- **Exercise description**: Keep the pictures out of the copy and print all the entries below exactly.

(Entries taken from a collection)
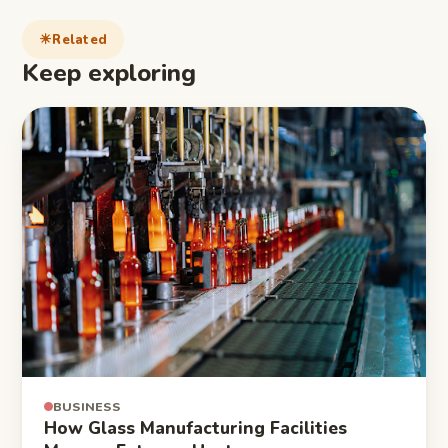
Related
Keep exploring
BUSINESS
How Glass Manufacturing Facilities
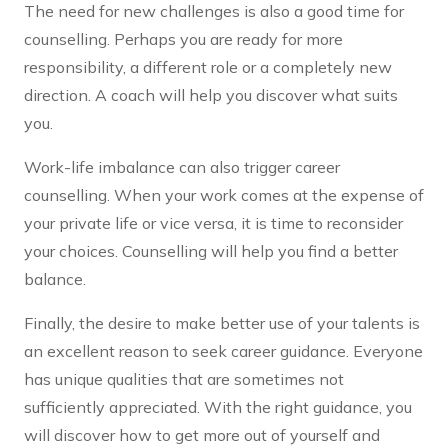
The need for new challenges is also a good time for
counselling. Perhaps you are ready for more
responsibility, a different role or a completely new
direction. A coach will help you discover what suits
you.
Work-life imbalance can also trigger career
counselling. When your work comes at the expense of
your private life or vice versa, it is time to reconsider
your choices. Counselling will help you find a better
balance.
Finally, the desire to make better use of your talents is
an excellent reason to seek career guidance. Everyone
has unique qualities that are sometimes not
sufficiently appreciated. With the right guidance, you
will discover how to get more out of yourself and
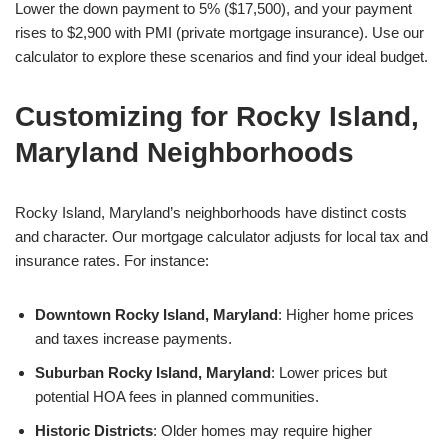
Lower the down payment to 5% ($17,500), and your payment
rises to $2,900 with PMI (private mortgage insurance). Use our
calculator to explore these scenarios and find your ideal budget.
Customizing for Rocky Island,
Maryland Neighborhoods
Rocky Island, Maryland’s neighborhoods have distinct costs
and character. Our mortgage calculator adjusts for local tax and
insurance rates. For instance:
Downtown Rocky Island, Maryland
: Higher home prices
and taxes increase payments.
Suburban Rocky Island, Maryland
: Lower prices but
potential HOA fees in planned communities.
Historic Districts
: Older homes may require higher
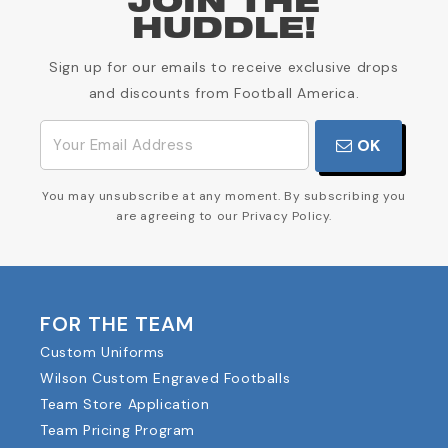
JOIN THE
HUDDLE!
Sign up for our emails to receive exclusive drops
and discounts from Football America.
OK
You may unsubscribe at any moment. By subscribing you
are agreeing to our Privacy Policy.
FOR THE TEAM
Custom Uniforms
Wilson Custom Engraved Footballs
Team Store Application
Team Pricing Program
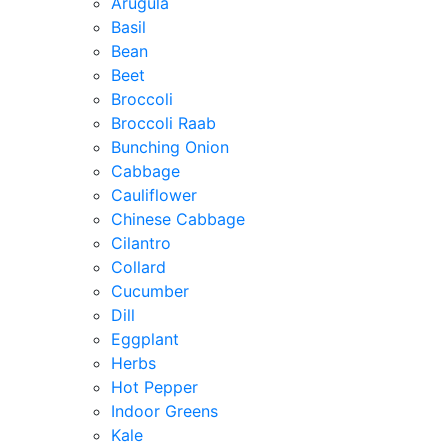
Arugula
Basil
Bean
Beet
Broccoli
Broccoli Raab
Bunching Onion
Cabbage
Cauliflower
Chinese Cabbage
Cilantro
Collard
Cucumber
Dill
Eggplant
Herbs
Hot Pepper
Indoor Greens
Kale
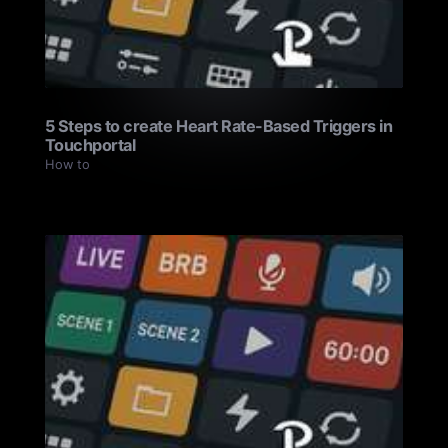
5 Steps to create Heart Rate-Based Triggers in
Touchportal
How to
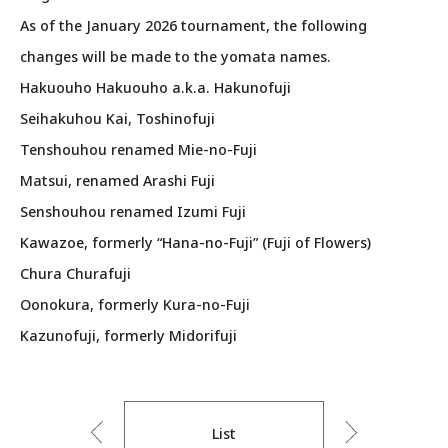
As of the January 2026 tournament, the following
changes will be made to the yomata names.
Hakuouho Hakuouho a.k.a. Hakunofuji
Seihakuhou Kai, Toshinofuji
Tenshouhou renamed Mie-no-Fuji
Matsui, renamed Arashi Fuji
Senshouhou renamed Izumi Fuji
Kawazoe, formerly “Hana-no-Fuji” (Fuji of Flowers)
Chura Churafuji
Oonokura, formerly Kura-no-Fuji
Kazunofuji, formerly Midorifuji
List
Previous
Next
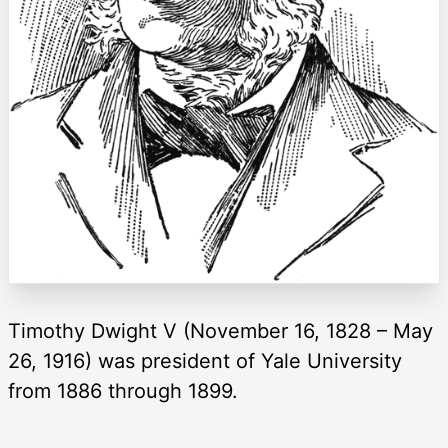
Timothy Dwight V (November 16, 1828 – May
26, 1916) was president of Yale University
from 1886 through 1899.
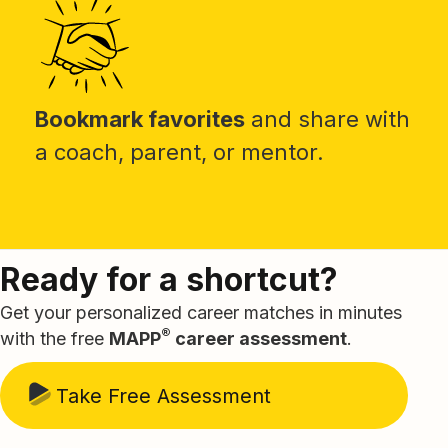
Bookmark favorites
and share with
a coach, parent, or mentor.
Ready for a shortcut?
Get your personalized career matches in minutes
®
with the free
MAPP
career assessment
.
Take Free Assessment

- **Result for this exercise**:
Related
Keep exploring
BUSINESS
How Glass Manufacturing Facilities
The need for new challenges is also a good time for
counselling. Perhaps you are ready for more
responsibility, a different role or a completely new
direction. A coach will help you discover what suits
you.
Work-life imbalance can also trigger career
counselling. When your work comes at the expense of
your private life or vice versa, it is time to reconsider
your choices. Counselling will help you find a better
balance.
Finally, the desire to make better use of your talents is
an excellent reason to seek career guidance. Everyone
has unique qualities that are sometimes not
sufficiently appreciated. With the right guidance, you
will discover how to get more out of yourself and
Lower the down payment to 5% ($17,500), and your payment
rises to $2,900 with PMI (private mortgage insurance). Use our
calculator to explore these scenarios and find your ideal budget.
Customizing for Rocky Island,
Maryland Neighborhoods
Rocky Island, Maryland’s neighborhoods have distinct costs
and character. Our mortgage calculator adjusts for local tax and
insurance rates. For instance:
Downtown Rocky Island, Maryland
: Higher home prices
and taxes increase payments.
Suburban Rocky Island, Maryland
: Lower prices but
potential HOA fees in planned communities.
Historic Districts
: Older homes may require higher
JOIN THE
HUDDLE!
Sign up for our emails to receive exclusive drops
and discounts from Football America.
OK
You may unsubscribe at any moment. By subscribing you
are agreeing to our Privacy Policy.
FOR THE TEAM
Custom Uniforms
Wilson Custom Engraved Footballs
Team Store Application
Team Pricing Program
Arugula
Basil
Bean
Beet
Broccoli
Broccoli Raab
Bunching Onion
Cabbage
Cauliflower
Chinese Cabbage
Cilantro
Collard
Cucumber
Dill
Eggplant
Herbs
Hot Pepper
Indoor Greens
Kale
5 Steps to create Heart Rate-Based Triggers in
Touchportal
How to
As of the January 2026 tournament, the following
changes will be made to the yomata names.
Hakuouho Hakuouho a.k.a. Hakunofuji
Seihakuhou Kai, Toshinofuji
Tenshouhou renamed Mie-no-Fuji
Matsui, renamed Arashi Fuji
Senshouhou renamed Izumi Fuji
Kawazoe, formerly “Hana-no-Fuji” (Fuji of Flowers)
Chura Churafuji
Oonokura, formerly Kura-no-Fuji
Kazunofuji, formerly Midorifuji
List
Previous
Next
Timothy Dwight V (November 16, 1828 – May
26, 1916) was president of Yale University
from 1886 through 1899.
Bookmark favorites
and share with
a coach, parent, or mentor.
Ready for a shortcut?
Get your personalized career matches in minutes
®
with the free
MAPP
career assessment
.
Take Free Assessment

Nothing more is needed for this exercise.